Thursday, August 5, 2010

Handcrafted Food - Another generation gap?


This week, August 1st through the 7th is apparently National Farmers Market week. As frequenter of farmer's markets wherever I travel around the country, I am a happy celebrant, and am equally happy to have read the USDA's recently released report that the new number of farmer's markets in the U.S. has grown to 6,132 from 5,274 last year! California leads the way with 580, and Wisconsin has grown to 204! I love that the enthusiasm and apparent demand for fresh, local food is growing in this country, and hope that somehow this will eventually lead to better produce being delivered to the likes of Safeway and Walmart.

That being said, there is no doubt that these wonderful farmer's markets cater to those who can afford them. When that perfect peach can cost upwards of $1.50, and that heirloom tomato perhaps even more than that, it is a select audience that can try these glorious foods. And this is not so different from what goes on in the art and craft world, where there is a similar hunger for quality and disparity in spending ability leading to a generation gap in experience.

However, just as the Renegade Market is to the American Craft Council, so is there now an Underground Food Market to the Ferry Building farmer's market in San Francisco. Grittier, sometimes grungier, smaller, more experimental and, oh yes, less expensive, the Underground Food Market offers a place for small makers of artisanal food to sell their wares to the public. Often produced in their kitchens or grown in their backyards, these foods are the creative results of individuals passionate about food but unwilling, unwanting, or unable to develop a full-time business from them. The market is kind of an Etsy-like marketplace for food, and the attendees of the market look, not surprisingly, more like the attendees at the Renegade Fair and less like those at the Marin and Ferry Building markets.

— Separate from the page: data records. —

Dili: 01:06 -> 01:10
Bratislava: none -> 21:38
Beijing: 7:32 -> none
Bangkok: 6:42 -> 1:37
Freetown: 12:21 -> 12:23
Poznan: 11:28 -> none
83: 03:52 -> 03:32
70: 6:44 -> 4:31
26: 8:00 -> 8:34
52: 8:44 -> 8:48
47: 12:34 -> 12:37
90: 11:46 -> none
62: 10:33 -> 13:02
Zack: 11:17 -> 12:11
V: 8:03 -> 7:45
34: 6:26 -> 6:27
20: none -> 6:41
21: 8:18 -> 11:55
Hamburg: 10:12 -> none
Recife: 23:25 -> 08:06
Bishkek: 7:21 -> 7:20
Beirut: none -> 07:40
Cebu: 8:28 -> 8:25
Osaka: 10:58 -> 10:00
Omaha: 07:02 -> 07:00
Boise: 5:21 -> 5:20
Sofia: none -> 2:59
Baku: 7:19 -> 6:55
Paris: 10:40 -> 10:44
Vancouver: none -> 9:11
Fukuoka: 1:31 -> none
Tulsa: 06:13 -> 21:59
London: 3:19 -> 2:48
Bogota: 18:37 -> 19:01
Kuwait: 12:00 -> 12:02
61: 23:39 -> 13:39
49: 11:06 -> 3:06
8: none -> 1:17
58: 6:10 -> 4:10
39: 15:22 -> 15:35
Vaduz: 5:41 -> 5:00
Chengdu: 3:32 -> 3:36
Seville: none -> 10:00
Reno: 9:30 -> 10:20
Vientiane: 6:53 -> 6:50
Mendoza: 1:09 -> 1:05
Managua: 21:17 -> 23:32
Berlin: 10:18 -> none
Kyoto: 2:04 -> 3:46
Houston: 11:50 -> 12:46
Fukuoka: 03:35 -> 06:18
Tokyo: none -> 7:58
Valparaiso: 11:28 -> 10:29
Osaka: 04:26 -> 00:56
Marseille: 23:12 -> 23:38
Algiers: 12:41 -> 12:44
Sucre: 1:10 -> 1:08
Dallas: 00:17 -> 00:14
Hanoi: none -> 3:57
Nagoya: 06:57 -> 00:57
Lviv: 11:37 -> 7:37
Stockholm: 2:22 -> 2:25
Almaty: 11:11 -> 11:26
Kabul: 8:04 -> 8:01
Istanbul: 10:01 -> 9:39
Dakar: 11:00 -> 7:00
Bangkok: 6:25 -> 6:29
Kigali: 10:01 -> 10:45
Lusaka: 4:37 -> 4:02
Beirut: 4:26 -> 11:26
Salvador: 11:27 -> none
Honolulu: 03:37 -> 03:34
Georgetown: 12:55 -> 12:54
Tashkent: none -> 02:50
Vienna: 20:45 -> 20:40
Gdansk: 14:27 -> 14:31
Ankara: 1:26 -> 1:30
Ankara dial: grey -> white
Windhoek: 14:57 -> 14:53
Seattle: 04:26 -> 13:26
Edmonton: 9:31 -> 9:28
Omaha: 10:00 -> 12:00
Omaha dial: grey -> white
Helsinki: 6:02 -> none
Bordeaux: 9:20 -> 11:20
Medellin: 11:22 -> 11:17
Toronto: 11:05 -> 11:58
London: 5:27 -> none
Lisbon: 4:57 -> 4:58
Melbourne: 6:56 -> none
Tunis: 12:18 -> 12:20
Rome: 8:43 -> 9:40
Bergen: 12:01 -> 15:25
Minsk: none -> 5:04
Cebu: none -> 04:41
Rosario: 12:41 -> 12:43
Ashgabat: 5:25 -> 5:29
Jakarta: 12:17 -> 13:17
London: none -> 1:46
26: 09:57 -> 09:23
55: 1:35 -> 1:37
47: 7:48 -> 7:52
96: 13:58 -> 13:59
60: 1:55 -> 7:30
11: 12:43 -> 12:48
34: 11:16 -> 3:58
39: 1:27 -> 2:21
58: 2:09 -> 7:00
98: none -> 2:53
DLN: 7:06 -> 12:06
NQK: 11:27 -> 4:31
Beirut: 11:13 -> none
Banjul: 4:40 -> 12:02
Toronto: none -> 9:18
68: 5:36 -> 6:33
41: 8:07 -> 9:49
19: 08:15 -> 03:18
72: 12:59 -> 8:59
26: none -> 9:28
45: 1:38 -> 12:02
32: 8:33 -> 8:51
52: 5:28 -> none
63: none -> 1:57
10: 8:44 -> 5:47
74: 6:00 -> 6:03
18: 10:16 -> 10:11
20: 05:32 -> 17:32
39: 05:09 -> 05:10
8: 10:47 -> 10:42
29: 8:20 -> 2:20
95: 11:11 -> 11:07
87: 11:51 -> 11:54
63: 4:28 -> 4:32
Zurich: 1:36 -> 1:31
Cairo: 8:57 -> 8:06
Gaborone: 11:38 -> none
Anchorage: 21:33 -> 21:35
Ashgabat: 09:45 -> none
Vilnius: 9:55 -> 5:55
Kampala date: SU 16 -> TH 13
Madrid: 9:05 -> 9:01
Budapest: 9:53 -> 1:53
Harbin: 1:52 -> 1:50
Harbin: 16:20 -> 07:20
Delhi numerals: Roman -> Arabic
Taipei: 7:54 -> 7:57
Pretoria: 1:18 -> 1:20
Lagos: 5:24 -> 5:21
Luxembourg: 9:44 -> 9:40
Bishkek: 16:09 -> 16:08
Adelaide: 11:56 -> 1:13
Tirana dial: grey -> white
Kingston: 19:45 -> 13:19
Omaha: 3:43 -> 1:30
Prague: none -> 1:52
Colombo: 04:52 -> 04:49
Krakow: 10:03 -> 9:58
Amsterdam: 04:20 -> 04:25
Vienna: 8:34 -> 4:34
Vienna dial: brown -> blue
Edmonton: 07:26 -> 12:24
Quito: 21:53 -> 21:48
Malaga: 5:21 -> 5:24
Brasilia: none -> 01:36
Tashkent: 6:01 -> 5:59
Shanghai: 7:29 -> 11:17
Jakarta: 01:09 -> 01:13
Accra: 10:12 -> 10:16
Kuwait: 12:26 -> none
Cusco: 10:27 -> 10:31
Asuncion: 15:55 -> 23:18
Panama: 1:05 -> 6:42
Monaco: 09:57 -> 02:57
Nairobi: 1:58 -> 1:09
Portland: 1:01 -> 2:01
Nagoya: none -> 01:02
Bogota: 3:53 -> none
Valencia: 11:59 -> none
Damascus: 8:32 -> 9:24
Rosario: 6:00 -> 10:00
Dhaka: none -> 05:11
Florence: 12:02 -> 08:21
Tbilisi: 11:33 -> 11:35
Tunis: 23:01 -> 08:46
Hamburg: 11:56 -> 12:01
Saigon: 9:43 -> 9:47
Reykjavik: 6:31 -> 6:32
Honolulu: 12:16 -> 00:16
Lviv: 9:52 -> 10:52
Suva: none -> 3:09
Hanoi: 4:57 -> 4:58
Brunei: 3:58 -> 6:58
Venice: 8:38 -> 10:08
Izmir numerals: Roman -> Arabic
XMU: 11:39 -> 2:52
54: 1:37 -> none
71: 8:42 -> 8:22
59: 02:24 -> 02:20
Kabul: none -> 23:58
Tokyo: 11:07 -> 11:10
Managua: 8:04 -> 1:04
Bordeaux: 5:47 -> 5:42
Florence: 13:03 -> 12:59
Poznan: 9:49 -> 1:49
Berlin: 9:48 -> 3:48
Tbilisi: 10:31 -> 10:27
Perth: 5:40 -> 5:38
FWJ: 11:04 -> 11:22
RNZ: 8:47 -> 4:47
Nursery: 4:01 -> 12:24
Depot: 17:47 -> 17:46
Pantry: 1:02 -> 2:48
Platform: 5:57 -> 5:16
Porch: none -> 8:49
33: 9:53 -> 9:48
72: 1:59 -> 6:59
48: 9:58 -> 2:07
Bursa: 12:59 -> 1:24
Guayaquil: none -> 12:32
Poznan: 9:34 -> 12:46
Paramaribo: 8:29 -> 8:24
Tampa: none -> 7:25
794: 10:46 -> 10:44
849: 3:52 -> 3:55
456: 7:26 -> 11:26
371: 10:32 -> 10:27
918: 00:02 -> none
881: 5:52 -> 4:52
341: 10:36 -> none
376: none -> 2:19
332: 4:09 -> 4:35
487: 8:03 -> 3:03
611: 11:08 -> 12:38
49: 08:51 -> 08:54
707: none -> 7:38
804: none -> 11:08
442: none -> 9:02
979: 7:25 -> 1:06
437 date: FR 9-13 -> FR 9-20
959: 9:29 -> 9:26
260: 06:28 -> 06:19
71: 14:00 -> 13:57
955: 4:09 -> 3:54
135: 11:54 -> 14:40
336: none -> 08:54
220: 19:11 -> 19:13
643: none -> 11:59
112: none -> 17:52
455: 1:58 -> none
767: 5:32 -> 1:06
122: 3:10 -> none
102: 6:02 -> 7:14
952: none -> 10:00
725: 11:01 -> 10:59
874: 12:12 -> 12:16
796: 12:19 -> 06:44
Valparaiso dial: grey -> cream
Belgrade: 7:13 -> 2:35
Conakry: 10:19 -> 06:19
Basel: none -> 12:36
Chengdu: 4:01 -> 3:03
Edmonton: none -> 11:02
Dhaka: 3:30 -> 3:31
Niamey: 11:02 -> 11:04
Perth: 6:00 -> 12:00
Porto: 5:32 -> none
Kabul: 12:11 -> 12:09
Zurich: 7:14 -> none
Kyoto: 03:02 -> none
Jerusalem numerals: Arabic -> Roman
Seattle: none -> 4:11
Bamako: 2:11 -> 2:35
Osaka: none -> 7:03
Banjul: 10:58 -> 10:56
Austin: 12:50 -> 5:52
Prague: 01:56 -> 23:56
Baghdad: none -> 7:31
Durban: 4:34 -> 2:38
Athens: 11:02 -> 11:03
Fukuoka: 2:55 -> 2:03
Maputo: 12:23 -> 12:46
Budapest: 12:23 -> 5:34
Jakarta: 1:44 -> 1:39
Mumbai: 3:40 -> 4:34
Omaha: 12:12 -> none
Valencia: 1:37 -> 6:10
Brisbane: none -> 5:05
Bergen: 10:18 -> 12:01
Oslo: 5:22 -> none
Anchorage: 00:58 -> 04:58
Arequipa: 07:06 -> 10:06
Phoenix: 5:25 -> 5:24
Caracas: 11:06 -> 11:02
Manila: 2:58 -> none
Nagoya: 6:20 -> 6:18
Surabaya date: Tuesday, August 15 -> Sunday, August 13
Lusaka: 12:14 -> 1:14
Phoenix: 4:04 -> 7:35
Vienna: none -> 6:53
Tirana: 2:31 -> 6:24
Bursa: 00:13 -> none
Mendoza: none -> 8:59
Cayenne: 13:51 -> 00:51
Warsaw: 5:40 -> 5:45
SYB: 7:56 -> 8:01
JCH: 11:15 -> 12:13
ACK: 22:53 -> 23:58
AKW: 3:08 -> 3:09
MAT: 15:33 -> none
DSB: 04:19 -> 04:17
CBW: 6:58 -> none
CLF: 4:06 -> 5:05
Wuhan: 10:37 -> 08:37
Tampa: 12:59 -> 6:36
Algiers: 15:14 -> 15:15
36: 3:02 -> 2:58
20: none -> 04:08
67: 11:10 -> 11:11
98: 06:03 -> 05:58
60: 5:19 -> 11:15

Happily, there is room for both, for Humphry Slocombe ice cream in San Francisco with its long lines and for the young lawyer at the Underground Market proffering her small quantities of coconut-saffron ice cream. And maybe, just maybe, it will all affect what is found on the shelves of supermarkets for a future generation, which is, after all, the great by-product of a generation gap.

1 comment:

  1. Brilliant, as usual, and wonderfully relevant to our newest passion here in the outback of the southeast. The old flea market (huge and eclectic, everything from tube socks to antiques to truckloads of vidalia onions, cheap)competes with the chic farmers markets (organic and hyper-conscious at yuppie prices). We're chewing on what hybrid might convene both in one spot. Oil and water?